- Born: May 20, 1952 (age 74) Quebec City, Canada
- Education: Laval University (BSc & MSc) McGill University (MDCM) University of Göteborg (Fellow, Infectious Diseases)
- Known for: Clinical research in infectious diseases, HIV/AIDS and comorbidities, HPV, vaccines, Infection prevention and control in healthcare settings.
- Scientific career
- Fields: Infectious Diseases
- Workplaces: Laval University CHU de Quebec Research Center Quebec Heart and Lung Institute

= Sylvie Trottier =

Canadian infectious diseases physician

Sylvie Trottier is a Canadian physician and a medical researcher in the field of infectious diseases, with a focus on HIV/AIDS.

== Career ==
In 1986, Trottier began her career as an infectious disease specialist, just a few years after HIV was first identified, and becomes involved in the care of people living with HIV and in clinical research on HIV and other infectious diseases at the CHU de Québec – Université Laval (CHUL). She also serves as Director of the Clinical Laboratories at Québec Heart and Lung Institute (IUCPQ) and as Director of the Department of Microbiology, Infectious Diseases and Immunology (Département de microbiologie‑infectiologie et immunologie) in the Faculty of Medicine at Université Laval.

In 1995, she was appointed Chief of Clinical Research at the Infectious Disease Research Centre (Centre de recherche en infectiologie, CRI) of Laval University. The same year, she became director of the "Unité hospitalière de recherche, d'enseignement et de soins sur le sida" (UHRESS) at CHUL, a multidisciplinary HIV/AIDS unit providing specialized care, research and teaching for patients from Eastern Quebec.

== Research ==
Trottier has participated as a clinical investigator in national and international clinical trials in HIV, influenza, herpesvirus infections, Clostridioides difficile infection, and other communicable diseases. Her co‑authored work includes randomized trials on influenza antivirals, herpes antivirals and HIV antiretroviral strategies, as well as studies on C. difficile diagnosis and infection control. She contributed to large international HIV studies such as the SMART trial on antiretroviral therapy strategies.

From 2009 to 2015, Trottier contributed to national influenza vaccine research through the PHAC/CIHR Influenza Research Network (PCIRN), serving as an investigator in the Serious Outcomes Surveillance (SOS) Network, which conducted hospital-based surveillance and vaccine effectiveness studies across Canada.
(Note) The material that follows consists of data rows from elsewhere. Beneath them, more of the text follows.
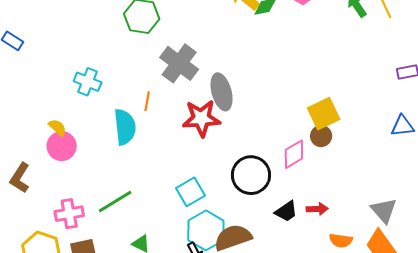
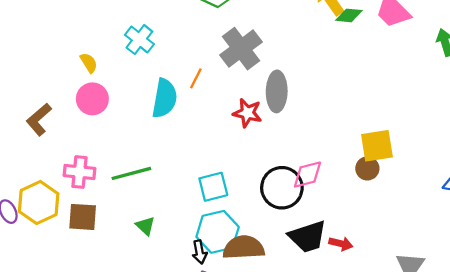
red star: (201, 118) -> (247, 113), size x0.7
yellow semicircle: (57, 127) -> (89, 63), moved
pink diamond: (294, 154) -> (308, 175), moved
black trapezoid: (286, 211) -> (308, 237), size x1.5

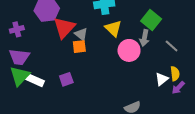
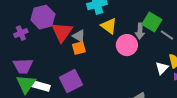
green square: (151, 20) -> (152, 22), moved
purple cross: (17, 29) -> (21, 33), moved
purple square: (66, 79) -> (71, 81), size x1.6

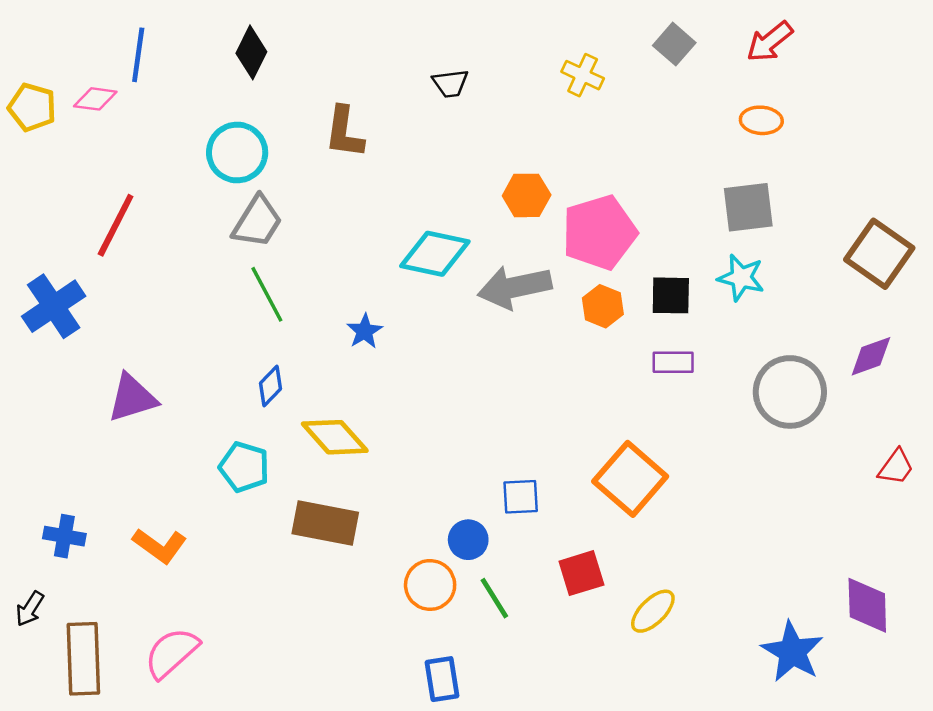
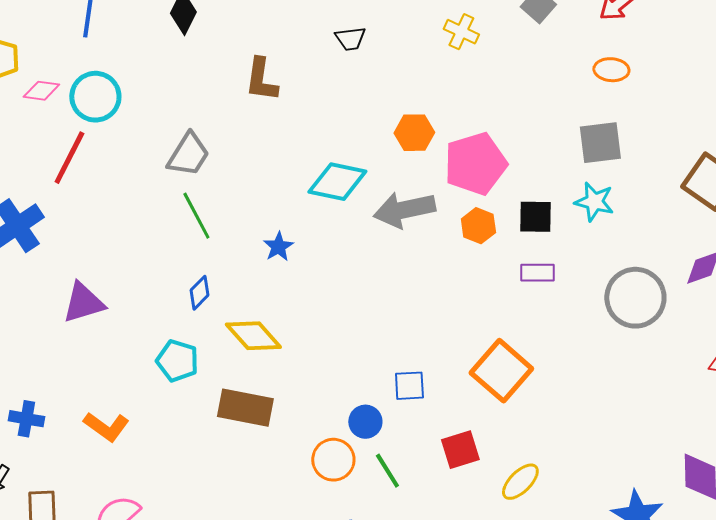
pink diamond: (95, 99) -> (41, 91), moved
cyan circle: (237, 152) -> (95, 97), moved

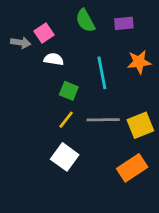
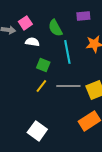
green semicircle: (85, 21) -> (55, 28), moved
white square: (65, 157) -> (37, 131), moved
In 2016, she participated in the first clinical study of a Zika virus vaccine in Canada, leading the extensive clinical trial at the Université Laval site in Quebec City under Professor Gary Kobinger's guidance.

During the COVID-19 pandemic, Trottier and collaborators examined SARS‑CoV‑2 infection and immune response in at‑risk essential workers in Quebec, including retail workers. Their work addressed infection rates and risk factors at the onset of the pandemic.

== Awards and honors ==

- 2008 - Farha Foundation Award « Hommage aux Héros » in recognition of 20 years of fighting HIV/AIDS and caring for patients.
- 2018 - Isabel and Michèle Beauchemin-Perreault Prize — Excellence Award from the Health and Social Services Network in the "Safety of Care and Services" category awarded to the IUCPQ infection prevention team.
- 2019 - Laureate of the Council of physicians, dentists and pharmacists (CMDP of IUCPQ) category « Qualité de l'acte » (Best in Patients' Safety).
- 2023 - CHU de Quebec Research Center Awards "Prix Découverte" - Best Collaborative Group.
- 2025 - CHU de Québec Research Center Awards "Prix Recherche-Carrière".